▸ **Task requirements**
Copy every entry exactly, but skip the pictures.

▸ **Data to process**
'''

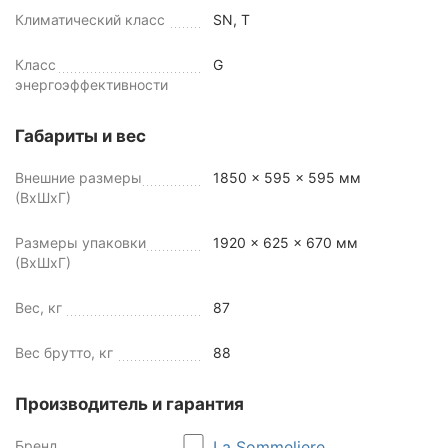
Климатический класс
SN, T
Класс
G
энергоэффективности
Габариты и вес
Внешние размеры
1850 x 595 x 595 мм
(ВхШхГ)
Размеры упаковки
1920 x 625 x 670 мм
(ВхШхГ)
Вес, кг
87
Вес брутто, кг
88
Производитель и гарантия
Бренд
La Sommeliere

'''

▸ **Answer for the task**
Климатический класс
SN, T
Класс
G
энергоэффективности
Габариты и вес
Внешние размеры
1850 x 595 x 595 мм
(ВхШхГ)
Размеры упаковки
1920 x 625 x 670 мм
(ВхШхГ)
Вес, кг
87
Вес брутто, кг
88
Производитель и гарантия
Бренд
La Sommeliere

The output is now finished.